Your question is a bit confusing, so my interpretation of it may be incorrect.
However, i suspect that you can solve your problem by splitting Option into two classes. Make Option an abstract class with two concrete subclasses, ListOption and OTCOption, each of which has its own discriminator value (3 or 5). There may not be any different fields in the two subclasses, but this will let you use both InstrumentTypeIDs to mean Option.
The problem is that this means duplicating the knowledge that is in your InstrumentType table in the structure of your code, which is obviously not a good thing.

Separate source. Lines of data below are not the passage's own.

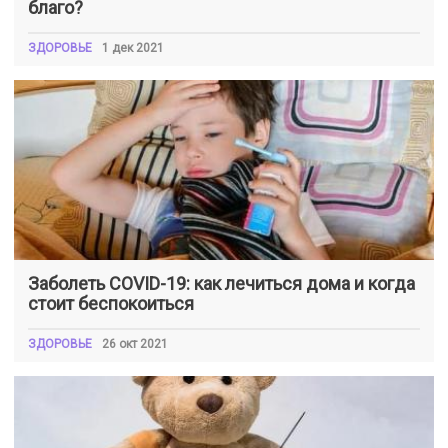
благо?
ЗДОРОВЬЕ
1 дек 2021
Заболеть COVID-19: как лечиться дома и когда
стоит беспокоиться
ЗДОРОВЬЕ
26 окт 2021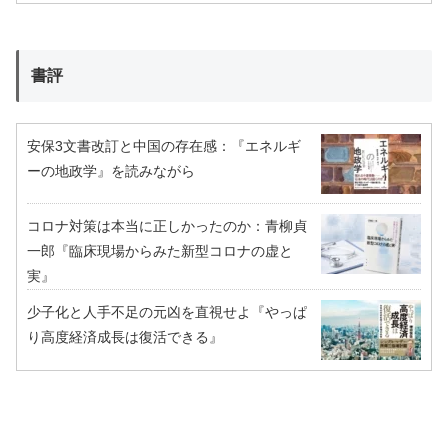
書評
安保3文書改訂と中国の存在感：『エネルギ
ーの地政学』を読みながら
コロナ対策は本当に正しかったのか：青柳貞
一郎『臨床現場からみた新型コロナの虚と
実』
少子化と人手不足の元凶を直視せよ『やっぱ
り高度経済成長は復活できる』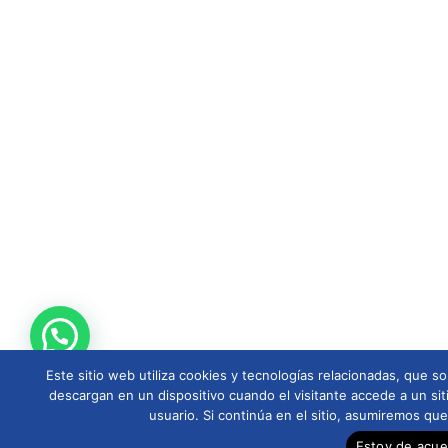
Este sitio web utiliza cookies y tecnologías relacionadas, que
descargan en un dispositivo cuando el visitante accede a un sit
usuario. Si continúa en el sitio, asumiremos qu
Estoy de acu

If you want to make it entirely data-driven, i think you will have to change Option and Stock so that they are not subclasses of Instrument. They could perhaps be implementations of an InstrumentDetails interface, and each class would be an entity in its own right. The InstrumentType would also be an entity. You could then give the InstrumentType some code like:
@Entity
public class InstrumentType {
private static final Map<String, Class<? extends InstrumentDetails>> STORAGE_CLASSES = new HashMap<String, Class<? extends InstrumentDetails>>();
static {
STORAGE_CLASSES.put("Option", Option.class);
STORAGE_CLASSES.put("Stock", Stock.class);
}
public InstrumentDetails getDetails(Instrument inst) {
return getEntityManager().find(STORAGE_CLASSES.get(getStorageClass()), inst.getID());
}
// NB implementation of getEntityManager() is left as an exercise to the reader
}
And, for convenience, a method on the Instrument itself:
@Entity
public class Instrument {
public InstrumentDetails getDetails() {
return getInstrumentType().getDetails(this);
}
}
Here, i've hardwired the mapping from storage class strings to details classes, but you could get it more dynamically, from a configuration file or by injection, to perhaps make it easier to add new storage classes.